海に潜ってシュノーケリングを始めたばかりの頃、マスクから水がじわじわと入ってきて、せっかくの海の時間が台無しになった経験はありませんか?正しく装着しているはずなのに水が漏れてくる、鼻の部分だけ水が溜まってしまう、こうした悩みはシュノーケリング初心者の多くが経験します。実は、マスクから水が入る原因はいくつかに分けられており、それぞれ対策方法が異なります。どの原因に当てはまるかを知ることで、次の海での快適さが大きく変わります。
シュノーケリング マスク 水が入る原因は大きく6つに分類される
マスクから水が漏れてくる理由は、ただ一つではありません。

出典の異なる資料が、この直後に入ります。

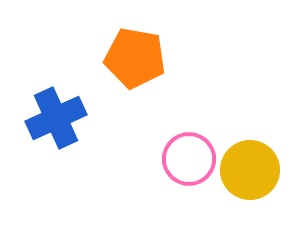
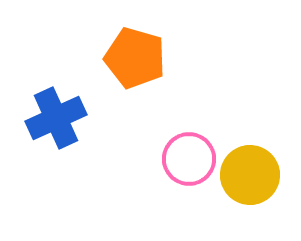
orange pentagon: rotated 6 degrees clockwise
yellow circle: moved 5 px down
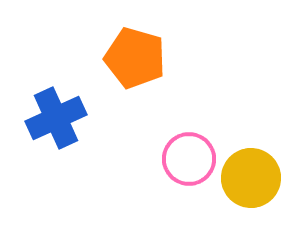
yellow circle: moved 1 px right, 3 px down
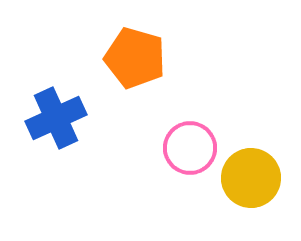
pink circle: moved 1 px right, 11 px up
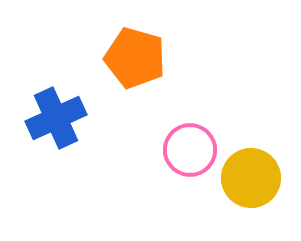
pink circle: moved 2 px down
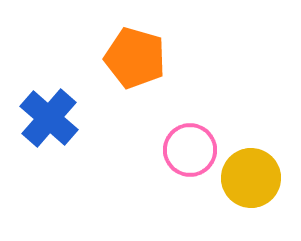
blue cross: moved 7 px left; rotated 24 degrees counterclockwise
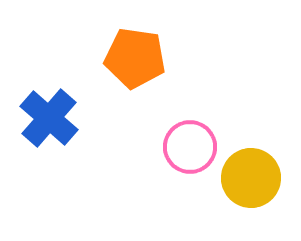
orange pentagon: rotated 8 degrees counterclockwise
pink circle: moved 3 px up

サイズが合っていない、装着方法が間違っている、マスク自体の劣化、潜水時の圧力変化など、複数の要因が絡み合っています。初心者の場合、これらの原因のうち複数が同時に起きていることもあります。大切なのは、自分のマスク漏れがどのカテゴリーに当てはまるかを特定することです。原因がわかれば、対策も明確になります。
マスクのサイズが合っていない場合のメカニズム
シュノーケリングマスクは、顔全体を覆う密閉容器のような役割を果たしています。マスクのサイズが顔に合っていないと、シリコンパッキン(マスクの周囲に付いているゴム部分)と顔の間に隙間が生じ、その隙間から水が侵入します。
例えば、マスクが大きすぎる場合、ストラップを締めても顔全体を圧倒的に覆うことができず、特に頬や鼻の周りに隙間が残ります。逆にマスクが小さすぎる場合は、顔を圧迫しすぎてシリコンパッキンが歪み、不自然な形で密着してしまい、これもまた隙間を作る原因になります。水が入ってくるだけでなく、顔が痛くなったり不快感が続いたりするのも、サイズ不適合の典型的な症状です。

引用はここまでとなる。